• Assignment
Return each line of the entries that holds the string "Home".

Document layout analysis data
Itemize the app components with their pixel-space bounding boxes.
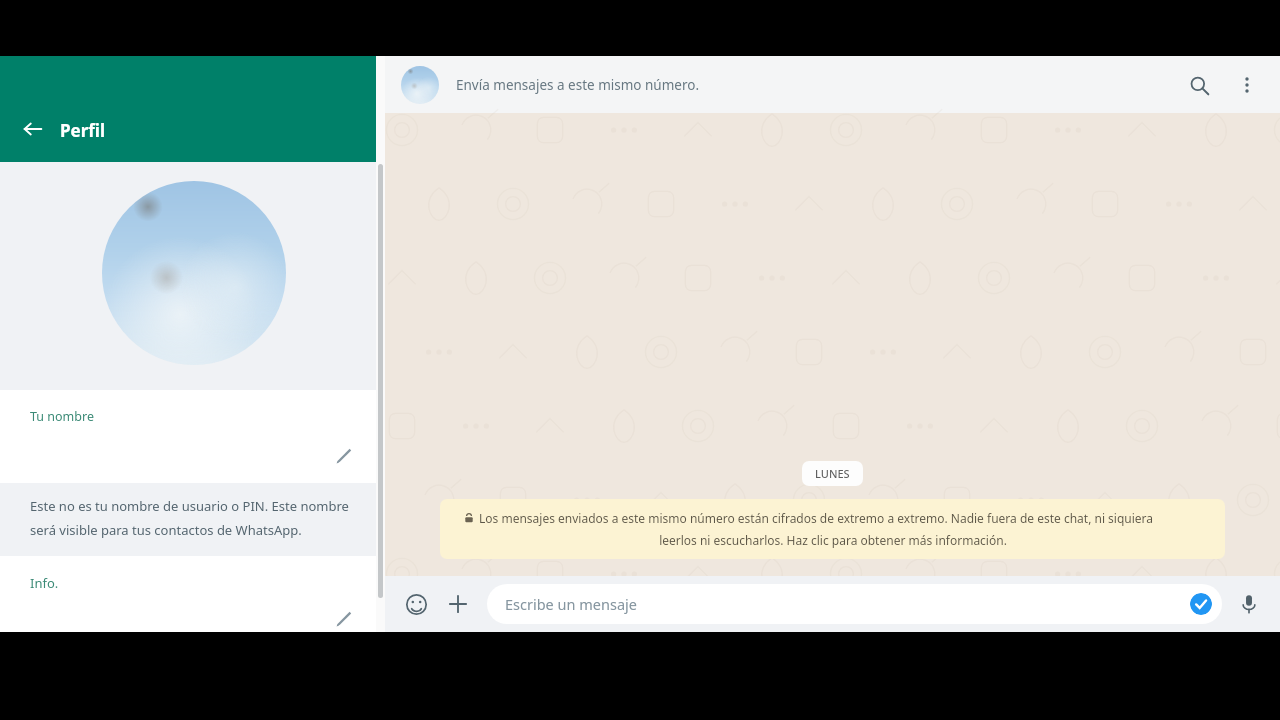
staticText: LUNES [815, 466, 850, 481]
staticText: Tu nombre [30, 408, 94, 425]
staticText: leerlos ni escucharlos. Haz clic para ob… [659, 532, 1007, 548]
button[interactable]: Los mensajes enviados a este mismo númer… [440, 499, 1225, 559]
button[interactable]: Tu nombre [0, 390, 385, 483]
other: Editar nombre [331, 443, 357, 469]
other: Editar info [331, 606, 357, 632]
staticText: Los mensajes enviados a este mismo númer… [479, 510, 1201, 526]
button[interactable]: Más opciones [1228, 66, 1266, 104]
button[interactable]: Enviar [1190, 593, 1212, 615]
button[interactable]: Escribe un mensaje [487, 584, 1222, 624]
staticText: Perfil [60, 119, 106, 142]
staticText: Envía mensajes a este mismo número. [456, 76, 700, 94]
button[interactable]: Buscar [1180, 66, 1218, 104]
button[interactable]: Info. [0, 556, 385, 632]
staticText: Este no es tu nombre de usuario o PIN. E… [30, 497, 349, 515]
button[interactable]: Adjuntar [441, 587, 475, 621]
button[interactable]: Atrás [14, 110, 52, 148]
button[interactable]: Envía mensajes a este mismo número. [401, 56, 1180, 113]
staticText: será visible para tus contactos de Whats… [30, 521, 302, 539]
button[interactable]: Emoji [399, 587, 433, 621]
staticText: Info. [30, 574, 59, 592]
staticText: Escribe un mensaje [505, 594, 637, 614]
button[interactable]: Mensaje de voz [1232, 587, 1266, 621]
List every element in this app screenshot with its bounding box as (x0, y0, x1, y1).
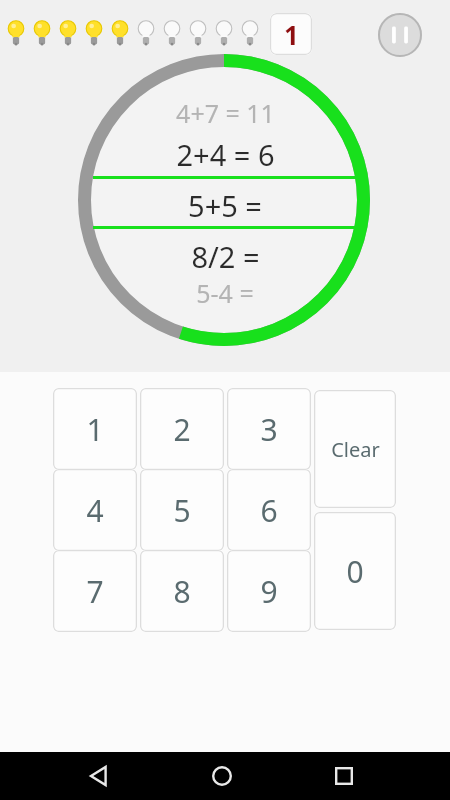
button[interactable]: 4 (53, 469, 137, 551)
button[interactable]: Back (78, 754, 122, 798)
button[interactable]: 2 (140, 388, 224, 470)
staticText: 5+5 = (188, 186, 262, 219)
button[interactable]: 3 (227, 388, 311, 470)
button[interactable]: 9 (227, 550, 311, 632)
staticText: 8 (173, 571, 191, 612)
staticText: 1 (284, 17, 299, 52)
staticText: Clear (331, 436, 380, 463)
button[interactable]: 5 (140, 469, 224, 551)
staticText: 4 (86, 490, 104, 531)
button[interactable]: 0 (314, 512, 396, 630)
button[interactable]: 1 (53, 388, 137, 470)
staticText: 1 (86, 409, 104, 450)
staticText: 6 (260, 490, 278, 531)
button[interactable]: Recents (322, 754, 366, 798)
button[interactable]: Pause (378, 13, 422, 57)
staticText: 9 (260, 571, 278, 612)
button[interactable]: Home (200, 754, 244, 798)
staticText: 4+7 = 11 (176, 96, 275, 129)
button[interactable]: Clear (314, 390, 396, 508)
button[interactable]: 1 (270, 13, 312, 55)
staticText: 5-4 = (196, 276, 254, 309)
button[interactable]: 7 (53, 550, 137, 632)
staticText: 7 (86, 571, 104, 612)
staticText: 5 (173, 490, 191, 531)
staticText: 2 (173, 409, 191, 450)
button[interactable]: 6 (227, 469, 311, 551)
staticText: 0 (346, 551, 364, 592)
staticText: 8/2 = (191, 237, 260, 270)
staticText: 2+4 = 6 (176, 135, 275, 168)
button[interactable]: 8 (140, 550, 224, 632)
staticText: 3 (260, 409, 278, 450)
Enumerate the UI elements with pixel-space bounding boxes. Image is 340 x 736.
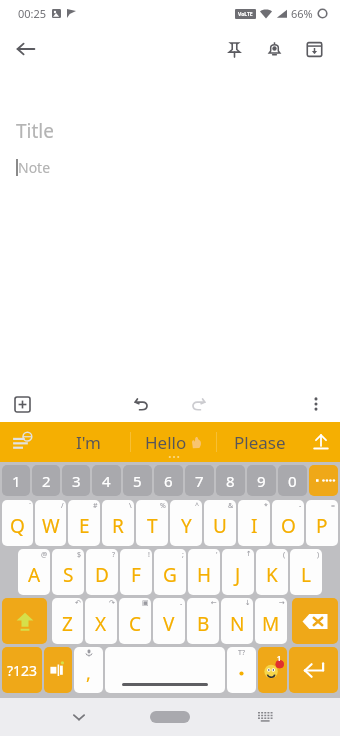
button[interactable]: #	[68, 500, 100, 546]
staticText: X	[95, 611, 107, 637]
button[interactable]: ↑	[222, 549, 254, 595]
button[interactable]: →	[255, 598, 287, 644]
button[interactable]: Language settings	[0, 422, 46, 462]
staticText: 0	[288, 471, 297, 491]
button[interactable]: Enter	[289, 647, 338, 693]
button[interactable]: Add	[6, 388, 38, 420]
button[interactable]: /	[35, 500, 66, 546]
button[interactable]: )	[290, 549, 322, 595]
staticText: @	[41, 550, 48, 560]
button[interactable]: Reminder	[254, 29, 294, 69]
button[interactable]: 7	[185, 465, 214, 496]
staticText: 7	[195, 471, 204, 491]
button[interactable]: ↷	[85, 598, 117, 644]
button[interactable]: \	[102, 500, 134, 546]
button[interactable]: `	[2, 500, 33, 546]
staticText: ↷	[109, 599, 115, 607]
button[interactable]: @	[18, 549, 50, 595]
button[interactable]: More options	[300, 388, 332, 420]
staticText: ^	[195, 501, 200, 511]
staticText: -	[299, 501, 302, 511]
button[interactable]: Clipboard	[44, 647, 72, 693]
button[interactable]: ,	[74, 647, 103, 693]
staticText: *	[264, 501, 268, 511]
button[interactable]: &	[204, 500, 236, 546]
staticText: 1	[12, 471, 21, 491]
button[interactable]: Back	[8, 31, 44, 67]
staticText: 1	[277, 654, 282, 664]
staticText: R	[112, 513, 124, 539]
button[interactable]: ↓	[221, 598, 253, 644]
button[interactable]: Switch keyboard	[248, 700, 282, 734]
button[interactable]: ?123	[2, 647, 42, 693]
button[interactable]: Redo	[183, 388, 215, 420]
button[interactable]: -	[272, 500, 304, 546]
staticText: →	[279, 599, 285, 607]
staticText: G	[163, 562, 177, 588]
button[interactable]: Hide keyboard	[62, 700, 96, 734]
button[interactable]: ←	[187, 598, 219, 644]
staticText: Note	[18, 158, 51, 177]
staticText: !	[148, 550, 150, 560]
button[interactable]: 1	[2, 465, 30, 496]
button[interactable]: Expand	[302, 422, 340, 462]
staticText: F	[131, 562, 141, 588]
button[interactable]: ▣	[119, 598, 151, 644]
button[interactable]: 2	[32, 465, 60, 496]
button[interactable]: 0	[278, 465, 307, 496]
staticText: H	[197, 562, 212, 588]
staticText: 6	[164, 471, 173, 491]
button[interactable]: ?	[86, 549, 118, 595]
button[interactable]: !	[120, 549, 152, 595]
staticText: )	[317, 550, 320, 560]
button[interactable]: Pin	[214, 29, 254, 69]
button[interactable]: 6	[154, 465, 183, 496]
staticText: &	[228, 501, 234, 511]
button[interactable]: Hello	[131, 422, 216, 462]
button[interactable]: 9	[247, 465, 276, 496]
button[interactable]: $	[52, 549, 84, 595]
button[interactable]: Home	[150, 711, 190, 723]
button[interactable]: Please	[217, 422, 302, 462]
button[interactable]: 8	[216, 465, 245, 496]
button[interactable]: Archive	[294, 29, 334, 69]
staticText: N	[230, 611, 245, 637]
button[interactable]: I'm	[46, 422, 130, 462]
staticText: 66%	[291, 6, 313, 21]
staticText: ?	[112, 550, 116, 560]
staticText: 4	[102, 471, 111, 491]
button[interactable]: 3	[62, 465, 90, 496]
staticText: #	[93, 501, 98, 511]
staticText: K	[266, 562, 278, 588]
button[interactable]: Emoji	[258, 647, 287, 693]
staticText: J	[235, 562, 241, 588]
button[interactable]: ;	[154, 549, 186, 595]
button[interactable]: (	[256, 549, 288, 595]
staticText: $	[77, 550, 82, 560]
staticText: A	[28, 562, 41, 588]
button[interactable]: Space	[105, 647, 225, 693]
button[interactable]: =	[306, 500, 338, 546]
staticText: `	[29, 501, 31, 511]
staticText: B	[197, 611, 210, 637]
staticText: 2	[42, 471, 51, 491]
button[interactable]: -	[153, 598, 185, 644]
button[interactable]: *	[238, 500, 270, 546]
button[interactable]: More	[309, 465, 338, 496]
button[interactable]: Shift	[2, 598, 47, 644]
button[interactable]: Backspace	[292, 598, 338, 644]
button[interactable]: %	[136, 500, 168, 546]
button[interactable]: T?	[227, 647, 256, 693]
staticText: I	[251, 513, 258, 539]
staticText: \	[129, 501, 132, 511]
button[interactable]: Undo	[125, 388, 157, 420]
button[interactable]: '	[188, 549, 220, 595]
button[interactable]: ^	[170, 500, 202, 546]
staticText: Title	[16, 118, 54, 144]
staticText: ↑	[246, 550, 252, 558]
staticText: %	[160, 501, 166, 511]
button[interactable]: 4	[92, 465, 121, 496]
button[interactable]: 5	[123, 465, 152, 496]
button[interactable]: ↶	[52, 598, 83, 644]
staticText: D	[95, 562, 109, 588]
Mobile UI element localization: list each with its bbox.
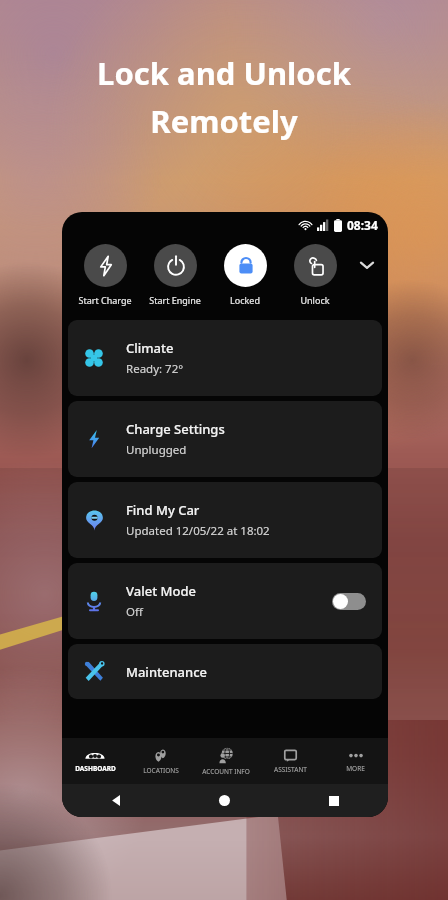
staticText: MORE (346, 764, 365, 773)
button[interactable]: Locked (210, 242, 280, 308)
staticText: Unplugged (126, 442, 187, 458)
button[interactable]: LOCATIONS (128, 738, 193, 784)
staticText: Locked (230, 294, 260, 306)
button[interactable]: Home (170, 784, 279, 817)
button[interactable]: MORE (323, 738, 388, 784)
staticText: Maintenance (126, 663, 208, 681)
button[interactable]: Start Engine (140, 242, 210, 308)
button[interactable]: Expand (350, 242, 384, 304)
button[interactable]: ACCOUNT INFO (193, 738, 258, 784)
staticText: Start Charge (78, 294, 132, 306)
button[interactable]: Climate (68, 320, 382, 396)
staticText: Updated 12/05/22 at 18:02 (126, 523, 270, 539)
staticText: ASSISTANT (274, 765, 307, 774)
staticText: Unlock (300, 294, 330, 306)
staticText: Find My Car (126, 501, 200, 519)
staticText: LOCATIONS (143, 766, 179, 775)
button[interactable]: Maintenance (68, 644, 382, 699)
staticText: Lock and Unlock (97, 52, 351, 94)
staticText: Remotely (150, 100, 298, 142)
button[interactable]: Valet Mode (68, 563, 382, 639)
button[interactable]: DASHBOARD (62, 738, 128, 784)
button[interactable]: Find My Car (68, 482, 382, 558)
staticText: Off (126, 604, 143, 620)
staticText: Valet Mode (126, 582, 196, 600)
staticText: Climate (126, 339, 174, 357)
staticText: Start Engine (149, 294, 201, 306)
staticText: Charge Settings (126, 420, 225, 438)
staticText: DASHBOARD (75, 764, 116, 773)
button[interactable]: Start Charge (70, 242, 140, 308)
button[interactable]: Back (62, 784, 170, 817)
button[interactable]: Unlock (280, 242, 350, 308)
staticText: 08:34 (347, 217, 378, 233)
staticText: Ready: 72° (126, 361, 184, 377)
staticText: ACCOUNT INFO (202, 767, 250, 776)
button[interactable]: Recents (279, 784, 388, 817)
button[interactable]: ASSISTANT (258, 738, 323, 784)
button[interactable]: Valet Mode toggle (332, 593, 366, 610)
button[interactable]: Charge Settings (68, 401, 382, 477)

• Finished exercise
button[interactable]: Home (200, 754, 244, 798)
button[interactable]: Home	[150, 711, 190, 723]
button[interactable]: Home (170, 784, 279, 817)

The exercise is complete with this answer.